Boosting pharmaceutical lab efficiency with AI voice assistants

In recent years, there has been a strong trend towards digitization, optimization and streamlining of workflows in commercial and clinical laboratories, such as those in pharmaceutical companies. In addition to the emergence of Electronic Laboratory Notebooks (ELNs) and Laboratory Information Management Systems (LIMS), artificial intelligence (AI) is being explored as a means to further increase efficiency and accuracy of laboratory workflows, and even integrate with pre-existing software solutions. 

According to an analysis of various use-cases of AI in the pharmaceutical industry by PWC where four business areas were examined: operations, research and development (R&D), commercial, and enabling functions, AI uses cases in operations were found to be most impactful (accounting for 39% of overall impact) with R&D and commercial use cases following at 26% and 24%, respectively. Examples of operational use cases may include inventory management or automating data capturing and analysis.
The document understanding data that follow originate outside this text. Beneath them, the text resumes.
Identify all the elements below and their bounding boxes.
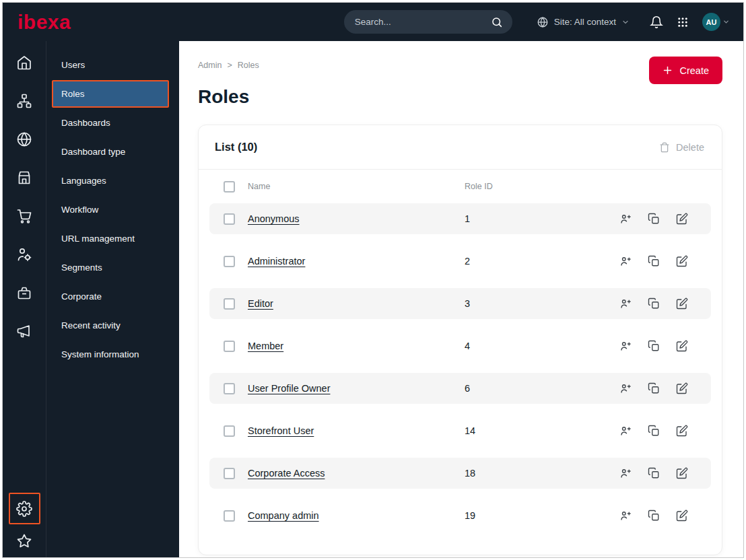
copy-icon[interactable] [648, 340, 660, 352]
menu-item-label: System information [61, 349, 139, 359]
edit-icon[interactable] [676, 255, 688, 267]
row-checkbox[interactable] [224, 383, 235, 394]
delete-button[interactable]: Delete [659, 142, 704, 153]
copy-icon[interactable] [648, 213, 660, 225]
chevron-down-icon [621, 18, 630, 26]
edit-icon[interactable] [676, 510, 688, 522]
role-name-link[interactable]: Corporate Access [248, 468, 325, 479]
menu-item-label: Workflow [61, 205, 98, 215]
copy-icon[interactable] [648, 298, 660, 310]
create-button[interactable]: Create [649, 57, 722, 84]
list-title: List (10) [215, 141, 257, 153]
content-structure-icon[interactable] [16, 93, 32, 109]
row-checkbox[interactable] [224, 468, 235, 479]
row-checkbox[interactable] [224, 425, 235, 437]
table-row: Administrator 2 [209, 246, 711, 277]
assign-users-icon[interactable] [619, 298, 632, 310]
role-name-link[interactable]: User Profile Owner [248, 383, 330, 394]
role-name-link[interactable]: Editor [248, 298, 273, 309]
breadcrumb-admin[interactable]: Admin [198, 61, 222, 70]
role-name-link[interactable]: Member [248, 341, 283, 351]
apps-grid-icon[interactable] [677, 16, 689, 28]
app-body: Users Roles Dashboards Dashboard type La… [3, 41, 743, 557]
delete-button-label: Delete [676, 142, 704, 153]
menu-item-url-management[interactable]: URL management [46, 224, 179, 253]
table-row: Company admin 19 [209, 500, 711, 531]
row-checkbox[interactable] [224, 341, 235, 352]
edit-icon[interactable] [676, 425, 688, 437]
edit-icon[interactable] [676, 382, 688, 394]
marketing-megaphone-icon[interactable] [16, 323, 32, 339]
copy-icon[interactable] [648, 425, 660, 437]
copy-icon[interactable] [648, 255, 660, 267]
table-row: Member 4 [209, 330, 711, 361]
orders-icon[interactable] [16, 285, 32, 301]
admin-menu: Users Roles Dashboards Dashboard type La… [46, 41, 179, 557]
menu-item-workflow[interactable]: Workflow [46, 195, 179, 224]
assign-users-icon[interactable] [619, 255, 632, 267]
edit-icon[interactable] [676, 340, 688, 352]
table-row: Editor 3 [209, 288, 711, 319]
menu-item-corporate[interactable]: Corporate [46, 282, 179, 311]
assign-users-icon[interactable] [619, 510, 632, 522]
row-checkbox[interactable] [224, 298, 235, 310]
create-button-label: Create [679, 65, 709, 76]
customers-icon[interactable] [16, 246, 32, 262]
breadcrumb: Admin > Roles [198, 57, 259, 70]
site-context-label: Site: All context [554, 17, 616, 27]
column-header-role-id: Role ID [465, 182, 619, 191]
notifications-bell-icon[interactable] [650, 15, 663, 29]
search-input[interactable]: Search... [344, 10, 512, 34]
commerce-cart-icon[interactable] [16, 208, 32, 224]
bookmarks-star-icon[interactable] [16, 533, 32, 549]
menu-item-dashboards[interactable]: Dashboards [46, 108, 179, 137]
home-icon[interactable] [16, 55, 32, 71]
search-icon [491, 16, 503, 28]
roles-table: Name Role ID Anonymous 1 [199, 170, 722, 553]
search-placeholder: Search... [355, 17, 491, 27]
storefront-icon[interactable] [16, 170, 32, 186]
menu-item-label: Corporate [61, 291, 102, 302]
assign-users-icon[interactable] [619, 425, 632, 437]
site-context-selector[interactable]: Site: All context [537, 16, 630, 28]
menu-item-languages[interactable]: Languages [46, 166, 179, 195]
edit-icon[interactable] [676, 298, 688, 310]
avatar[interactable]: AU [702, 13, 720, 31]
page-header: Admin > Roles Roles Create [198, 41, 722, 108]
rail-bottom [9, 493, 40, 557]
menu-item-system-information[interactable]: System information [46, 340, 179, 369]
menu-item-segments[interactable]: Segments [46, 253, 179, 282]
menu-item-label: Recent activity [61, 320, 121, 330]
row-checkbox[interactable] [224, 510, 235, 522]
edit-icon[interactable] [676, 213, 688, 225]
role-name-link[interactable]: Storefront User [248, 425, 314, 436]
menu-item-users[interactable]: Users [46, 50, 179, 79]
copy-icon[interactable] [648, 467, 660, 479]
globe-icon [537, 16, 549, 28]
edit-icon[interactable] [676, 467, 688, 479]
role-name-link[interactable]: Anonymous [248, 213, 300, 224]
copy-icon[interactable] [648, 510, 660, 522]
user-menu[interactable]: AU [702, 13, 730, 31]
roles-list-card: List (10) Delete Name Role ID [198, 125, 722, 555]
assign-users-icon[interactable] [619, 213, 632, 225]
row-checkbox[interactable] [224, 213, 235, 225]
assign-users-icon[interactable] [619, 340, 632, 352]
role-name-link[interactable]: Company admin [248, 510, 319, 521]
select-all-checkbox[interactable] [224, 181, 235, 193]
user-menu-chevron-icon [722, 18, 730, 26]
role-id-value: 1 [465, 213, 619, 224]
menu-item-dashboard-type[interactable]: Dashboard type [46, 137, 179, 166]
copy-icon[interactable] [648, 382, 660, 394]
admin-gear-icon[interactable] [16, 501, 32, 517]
assign-users-icon[interactable] [619, 467, 632, 479]
table-row: Storefront User 14 [209, 415, 711, 446]
assign-users-icon[interactable] [619, 382, 632, 394]
menu-item-roles[interactable]: Roles [52, 80, 169, 108]
breadcrumb-roles: Roles [238, 61, 259, 70]
main-content: Admin > Roles Roles Create List (10) [179, 41, 743, 557]
site-globe-icon[interactable] [16, 131, 32, 147]
menu-item-recent-activity[interactable]: Recent activity [46, 311, 179, 340]
row-checkbox[interactable] [224, 256, 235, 267]
role-name-link[interactable]: Administrator [248, 256, 305, 267]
Their report also posits a potential doubling of operating profits through application of AI in various areas of the business. Assuming a high degree of adoption and industrialization through AI, this could lead to a $254bn increase in operating profits worldwide by 2030 according to the PWC analysis. 
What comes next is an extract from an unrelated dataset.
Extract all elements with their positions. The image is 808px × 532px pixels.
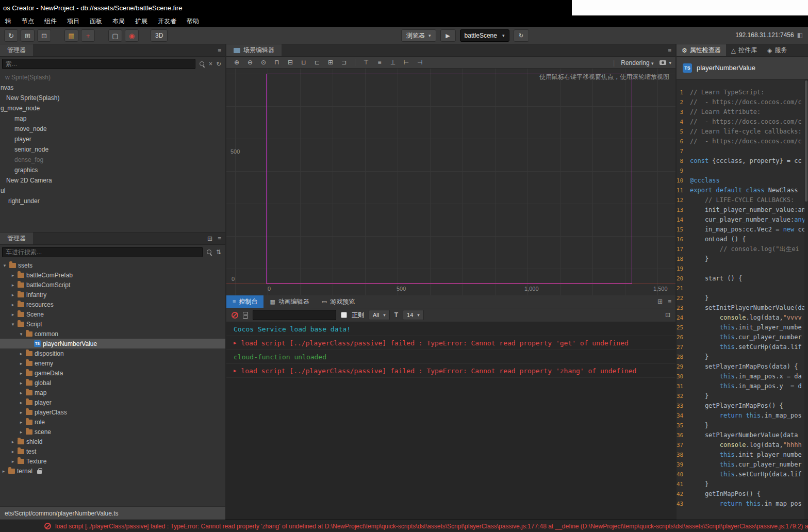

Recently, we had the pleasure of supporting a large pharmaceutical company in piloting an AI-powered voice assistant to streamline laboratory workflows and inventory management in their lab. They sought out to centralize and increase the accuracy of their inventory management and reduce time spent on data entry and record keeping during experimental protocols. We aimed to increase efficiency in the lab by developing a voice assistant that is able to guide scientists through workflows end-to-end. 

Pilot features

The most important features to pilot for our client were voice-powered data collection and record keeping during experimental protocols and voice-powered inventory management. Additionally, the ability to keep manual records up to date, especially inventory records, proved challenging with their current approach. Therefore, it was essential to not only enable scientists to record data and inventory usage using only their voice, but to enable the synchronization of user entered data with inventory management systems to ensure the items required for upcoming protocols were in stock and easily accessible.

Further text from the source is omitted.